The Infrastructure Committee’s March meeting was held virtually through Zoom, hosted by Open Cape. Meeting guests Courtney Bird and Peter Cook reported on progress of the Falmouth Community Network.
Falmouth Community Network started a little over a year ago with the goal of providing an alternative to internet service offered in Falmouth. Residents of Falmouth approached the Falmouth Economic Development and Industrial Corporation (EDIC) , which voted to support a feasibility study. The group hired to conduct the study, CCG Consulting, undertook a phone survey of all registered voters in Falmouth.
Some of the results of the survey were shared with the Infrastructure Committee:
- 88% of Falmouth survey respondents have traditional cable TV (79% with Comcast) vs. national average of just under 70%
- Only 4.5% in Falmouth claimed to be cord-cutters. Estimates are 10% to 15% nationally. CCG predicted that more Falmouth homes will be dropping traditional cable TV in the future
- Falmouth residents reported an average of $183 per month for triple play services whereas most communities average $150/month
- 26.5% of respondents said that somebody in the home uses the internet to work from home.

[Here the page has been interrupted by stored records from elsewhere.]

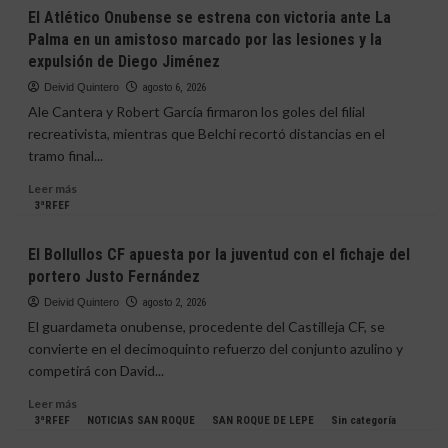
enfrentará
El
El Atlético Onubense se estrena con victoria ante La
al
Recreativo
Palma en un amistoso marcado por las lesiones y la
Bollullos
blinda
expulsión de Diego Jiménez
CF
a
con
Carlos
Deivid Quintero
agosto 6, 2026
el
Moreno
Ale Cantera y Robert García firmaron los goles del filial
Recreativo
hasta
recreativista, mientras que Belchi recortó distancias en el
de
2029
tramo final...
Huelva
y
lo
Leer
Leer más
incorpora
más
3ªRFEF
a
sobre
la
El
El Bollullos CF apuesta por la juventud con el fichaje del
dinámica
Atlético
del
portero Justo Fernández
Onubense
Atlético
se
Deivid Quintero
agosto 2, 2026
Onubense
estrena
El guardameta onubense, procedente del Castilleja CF, se
con
convierte en el decimoquinto refuerzo del conjunto azulino y
victoria
competirá con David...
ante
La
Leer
Leer más
Palma
más
3ªRFEF
NOTICIAS SAN ROQUE
SAN ROQUE DE LEPE
Sin categoría
en
sobre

- 51% experienced an outage in the last year, 45% reported outages of 1 day and 45% had outages of multiple days. 53% found these outages very inconvenient, 63% noticed slowdowns in the last year, and 64% found the slowdowns annoying or bothersome
- 27% are unhappy with download speeds, 33% are not happy with customer service, 36% are not satisfied with reliability
- 70% of respondents support the idea of getting better internet access in Falmouth
- 92% would like to see more competition: 79% hope for lower pricing; 55% hope for better reliability; 41% hope for better customer service
- 82% said that lower pricing from an alternative provider would make them consider changing; 59% would be motivated by better reliability
Since there seemed to be considerable support for a community network, the EDIC voted to do an engineering study, which is now in the works. They expect the results of this survey will be available by late May or early June. The economic impact of the current health crisis could have some bearing on the future of this project as people’s priorities shift.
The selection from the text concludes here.